Eco-friendly fishing opportunities
Teichiami, or fixed-net fishing, began in the seventeenth century and is still practiced in several areas of Japan, including Kanazawa. The nets, which never change position, stretch over 300 feet in diameter and are composed of several compartments. Fish enter through a hole that stretches many yards below the surface and are led through a maze of progressively smaller compartments until they reach "the vault," which is the smallest compartment located at the end of the net. Fishermen visit the net each morning to pull up the fish.

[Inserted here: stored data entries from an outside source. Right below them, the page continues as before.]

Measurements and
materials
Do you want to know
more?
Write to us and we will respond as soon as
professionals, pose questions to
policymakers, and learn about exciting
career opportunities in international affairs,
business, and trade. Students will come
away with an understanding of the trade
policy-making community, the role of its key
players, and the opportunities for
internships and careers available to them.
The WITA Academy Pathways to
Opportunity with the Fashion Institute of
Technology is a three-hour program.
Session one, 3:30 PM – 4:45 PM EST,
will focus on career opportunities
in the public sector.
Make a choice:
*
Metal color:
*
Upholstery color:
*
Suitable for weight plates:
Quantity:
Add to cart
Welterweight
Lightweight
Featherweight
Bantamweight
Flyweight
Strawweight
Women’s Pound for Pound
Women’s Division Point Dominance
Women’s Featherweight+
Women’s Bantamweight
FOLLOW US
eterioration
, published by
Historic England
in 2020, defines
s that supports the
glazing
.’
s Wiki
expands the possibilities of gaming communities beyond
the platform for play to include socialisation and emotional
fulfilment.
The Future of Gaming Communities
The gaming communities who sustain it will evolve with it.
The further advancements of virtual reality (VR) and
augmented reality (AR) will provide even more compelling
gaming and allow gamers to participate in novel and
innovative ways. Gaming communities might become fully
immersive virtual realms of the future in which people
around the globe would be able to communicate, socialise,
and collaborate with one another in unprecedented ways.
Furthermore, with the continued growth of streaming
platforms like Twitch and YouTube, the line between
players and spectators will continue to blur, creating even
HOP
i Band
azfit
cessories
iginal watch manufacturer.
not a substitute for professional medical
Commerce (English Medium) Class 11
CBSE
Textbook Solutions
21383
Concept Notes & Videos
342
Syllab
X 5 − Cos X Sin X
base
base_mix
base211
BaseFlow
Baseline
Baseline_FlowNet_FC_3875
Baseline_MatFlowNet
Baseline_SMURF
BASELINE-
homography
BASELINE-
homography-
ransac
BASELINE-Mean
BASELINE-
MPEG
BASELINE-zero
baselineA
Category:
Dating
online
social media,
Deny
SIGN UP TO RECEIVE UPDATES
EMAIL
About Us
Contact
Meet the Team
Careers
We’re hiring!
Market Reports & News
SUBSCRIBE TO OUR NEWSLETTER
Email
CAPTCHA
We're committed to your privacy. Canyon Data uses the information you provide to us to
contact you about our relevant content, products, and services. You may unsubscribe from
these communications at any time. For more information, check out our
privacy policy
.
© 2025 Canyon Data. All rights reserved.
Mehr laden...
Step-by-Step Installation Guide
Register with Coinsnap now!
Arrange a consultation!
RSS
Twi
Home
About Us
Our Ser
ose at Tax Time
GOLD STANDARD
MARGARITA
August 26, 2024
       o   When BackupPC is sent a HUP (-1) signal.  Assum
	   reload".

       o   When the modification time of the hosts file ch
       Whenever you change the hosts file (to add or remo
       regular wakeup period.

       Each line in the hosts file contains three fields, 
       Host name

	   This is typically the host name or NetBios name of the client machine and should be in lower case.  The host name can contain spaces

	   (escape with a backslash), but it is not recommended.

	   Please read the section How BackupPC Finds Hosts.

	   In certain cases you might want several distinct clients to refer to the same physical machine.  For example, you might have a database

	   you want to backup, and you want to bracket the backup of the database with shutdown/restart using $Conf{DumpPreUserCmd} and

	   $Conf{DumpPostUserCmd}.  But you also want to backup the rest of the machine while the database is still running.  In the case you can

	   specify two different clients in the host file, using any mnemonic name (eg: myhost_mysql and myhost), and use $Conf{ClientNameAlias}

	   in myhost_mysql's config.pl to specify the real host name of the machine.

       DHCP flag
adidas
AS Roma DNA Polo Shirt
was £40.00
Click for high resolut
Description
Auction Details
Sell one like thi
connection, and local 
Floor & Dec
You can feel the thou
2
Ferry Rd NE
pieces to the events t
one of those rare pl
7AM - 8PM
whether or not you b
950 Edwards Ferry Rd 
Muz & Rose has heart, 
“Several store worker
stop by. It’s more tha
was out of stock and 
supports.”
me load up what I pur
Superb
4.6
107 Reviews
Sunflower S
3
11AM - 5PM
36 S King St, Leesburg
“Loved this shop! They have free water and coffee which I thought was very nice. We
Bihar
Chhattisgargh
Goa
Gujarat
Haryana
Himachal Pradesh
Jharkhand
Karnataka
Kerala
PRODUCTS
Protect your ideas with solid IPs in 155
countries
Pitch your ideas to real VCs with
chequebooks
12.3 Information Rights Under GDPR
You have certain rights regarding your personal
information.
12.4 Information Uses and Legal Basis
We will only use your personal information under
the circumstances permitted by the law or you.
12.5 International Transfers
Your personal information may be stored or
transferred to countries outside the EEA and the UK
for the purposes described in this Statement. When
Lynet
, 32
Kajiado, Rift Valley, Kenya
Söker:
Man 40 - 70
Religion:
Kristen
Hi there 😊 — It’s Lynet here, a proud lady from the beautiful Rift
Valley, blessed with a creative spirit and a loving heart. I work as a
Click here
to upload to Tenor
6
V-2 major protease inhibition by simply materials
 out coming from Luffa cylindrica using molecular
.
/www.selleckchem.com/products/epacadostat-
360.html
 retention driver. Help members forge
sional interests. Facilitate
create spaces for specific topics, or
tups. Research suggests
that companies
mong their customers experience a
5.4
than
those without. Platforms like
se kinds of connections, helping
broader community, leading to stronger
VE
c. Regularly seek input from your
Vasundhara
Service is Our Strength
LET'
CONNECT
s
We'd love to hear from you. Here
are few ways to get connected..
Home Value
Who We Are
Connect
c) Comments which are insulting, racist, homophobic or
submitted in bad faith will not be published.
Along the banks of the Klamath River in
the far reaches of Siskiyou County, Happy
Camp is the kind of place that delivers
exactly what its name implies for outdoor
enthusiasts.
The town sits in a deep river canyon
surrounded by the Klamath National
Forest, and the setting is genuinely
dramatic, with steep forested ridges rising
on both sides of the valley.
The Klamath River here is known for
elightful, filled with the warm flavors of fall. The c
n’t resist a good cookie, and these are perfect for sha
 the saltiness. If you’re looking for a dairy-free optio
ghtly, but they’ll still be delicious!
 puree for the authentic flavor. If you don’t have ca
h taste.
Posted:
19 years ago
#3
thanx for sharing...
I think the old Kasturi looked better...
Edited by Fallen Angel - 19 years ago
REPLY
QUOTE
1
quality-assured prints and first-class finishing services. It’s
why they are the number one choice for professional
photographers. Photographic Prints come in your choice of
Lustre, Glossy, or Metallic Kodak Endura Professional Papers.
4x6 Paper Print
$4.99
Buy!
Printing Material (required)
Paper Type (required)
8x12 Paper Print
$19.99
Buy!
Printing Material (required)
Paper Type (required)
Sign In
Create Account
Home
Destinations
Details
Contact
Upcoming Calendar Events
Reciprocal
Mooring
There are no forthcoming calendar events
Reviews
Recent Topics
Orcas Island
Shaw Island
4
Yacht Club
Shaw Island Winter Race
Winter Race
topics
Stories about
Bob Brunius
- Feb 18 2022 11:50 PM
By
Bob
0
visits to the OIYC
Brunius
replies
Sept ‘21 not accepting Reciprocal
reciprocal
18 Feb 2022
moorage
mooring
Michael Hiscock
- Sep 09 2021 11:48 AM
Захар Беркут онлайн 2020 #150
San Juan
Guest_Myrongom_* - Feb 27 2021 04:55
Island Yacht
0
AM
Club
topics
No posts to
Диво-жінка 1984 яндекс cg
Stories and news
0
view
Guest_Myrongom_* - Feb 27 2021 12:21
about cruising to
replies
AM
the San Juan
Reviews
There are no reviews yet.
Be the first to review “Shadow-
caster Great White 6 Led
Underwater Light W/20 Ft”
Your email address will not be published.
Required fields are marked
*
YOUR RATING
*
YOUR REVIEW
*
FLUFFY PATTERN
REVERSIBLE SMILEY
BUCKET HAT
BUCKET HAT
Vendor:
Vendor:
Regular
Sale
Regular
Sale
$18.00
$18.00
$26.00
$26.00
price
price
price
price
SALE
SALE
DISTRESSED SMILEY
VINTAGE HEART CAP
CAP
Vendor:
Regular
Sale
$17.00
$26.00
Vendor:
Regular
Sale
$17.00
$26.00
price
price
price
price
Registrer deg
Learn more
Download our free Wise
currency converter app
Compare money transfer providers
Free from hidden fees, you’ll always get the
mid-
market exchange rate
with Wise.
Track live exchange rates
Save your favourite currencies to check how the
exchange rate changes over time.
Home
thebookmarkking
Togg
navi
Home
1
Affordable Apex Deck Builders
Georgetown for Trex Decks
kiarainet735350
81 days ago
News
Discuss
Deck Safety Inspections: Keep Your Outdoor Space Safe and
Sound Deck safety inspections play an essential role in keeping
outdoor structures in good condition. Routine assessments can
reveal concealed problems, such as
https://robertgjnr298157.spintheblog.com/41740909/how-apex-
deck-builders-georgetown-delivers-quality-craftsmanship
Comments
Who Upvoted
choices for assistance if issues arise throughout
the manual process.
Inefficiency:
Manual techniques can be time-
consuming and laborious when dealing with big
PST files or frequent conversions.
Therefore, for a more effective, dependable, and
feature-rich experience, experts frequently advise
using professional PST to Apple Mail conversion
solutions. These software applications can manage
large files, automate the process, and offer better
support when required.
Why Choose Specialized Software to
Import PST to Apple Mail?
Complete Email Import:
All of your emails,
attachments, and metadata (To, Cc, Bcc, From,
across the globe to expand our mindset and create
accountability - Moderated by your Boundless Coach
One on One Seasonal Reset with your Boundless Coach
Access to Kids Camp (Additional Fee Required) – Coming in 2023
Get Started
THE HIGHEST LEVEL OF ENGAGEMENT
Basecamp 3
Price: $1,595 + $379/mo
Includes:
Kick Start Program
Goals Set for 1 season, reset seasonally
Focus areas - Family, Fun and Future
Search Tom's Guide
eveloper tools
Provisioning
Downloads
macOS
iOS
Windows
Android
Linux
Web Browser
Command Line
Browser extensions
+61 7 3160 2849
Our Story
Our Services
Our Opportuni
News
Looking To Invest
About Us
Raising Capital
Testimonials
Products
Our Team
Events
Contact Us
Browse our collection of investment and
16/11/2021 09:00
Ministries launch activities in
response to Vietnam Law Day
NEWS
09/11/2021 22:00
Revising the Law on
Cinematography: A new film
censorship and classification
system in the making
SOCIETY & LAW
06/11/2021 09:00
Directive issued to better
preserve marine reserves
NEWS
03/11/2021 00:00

Although commercial in scale, the practice is sustainable because the catch's volume is determined by natural migration patterns instead of aggressive trawling. Furthermore, because migration patterns are seasonal, so is the catch. Like fruits and vegetables, the fish caught varies throughout the year: spring is known for squid, summer sees much mackerel, the fall catch has katsuo and giant squid, and winter is the season for Ishikawa's famed buri - large yellowtail prized for their fatty flesh that many argue rivals even the finest tuna. If interested, visitors can opt to ride on the boats and try the fishing method for themselves by contacting Discover Kanazawa. In addition, you can watch a sushi chef prepare your catch before you enjoy it with a sake pairing.
The area surrounding Kanazawa is very mountainous. Mount Hakusan in southern Ishikawa is one of Japan's three sacred mountains along with Mount Tateyama, in the neighboring Toyama prefecture, and Mount Fuji. Hakusan, whose name literally means "white mountain," rises to 8,865 feet. The summit remains snowy throughout the year, and the mountain was once revered as the dwelling place of the gods. The Shirayama Hime Shrine, located in Hakusan City, is the main shrine of over two thousand Hakusan Shrines throughout Japan, including several near the summit of the mountain. From a practical standpoint, Hakusan protects Ishikawa from the typhoons that sweep along the prefectures south of the mountain in the late summer. There are some excellent hiking trails in this area, now designated as a national park, and the flora and fauna from late spring to early fall are especially beautiful. To learn more, click here.
Kanazawa's location between the mountains and the sea provides the area with a variety of delicious ingredients. The seafood - particularly the oysters and the winter yellowtail - is considered the best in Japan. There are 15 designated heirloom vegetables known as Kaga yasai, which include varieties of squash, cucumbers, potatoes, field greens, and herbs. The area is also home to many nihonshu (sake) breweries, which use the fresh water from Mt. Hakusan to create their unparalleled products. The local rice, particularly the koshihikari type, is prized throughout Japan. Sea salt is harvested from the shores of the Noto Peninsula using traditional techniques unique to the area, while more recent culinary endeavors include dairy farming and grape cultivation for winemaking. With the bounty of the fields, sea, and mountains, Kanazawa has a lot to offer visitors looking for fresh culinary experiences.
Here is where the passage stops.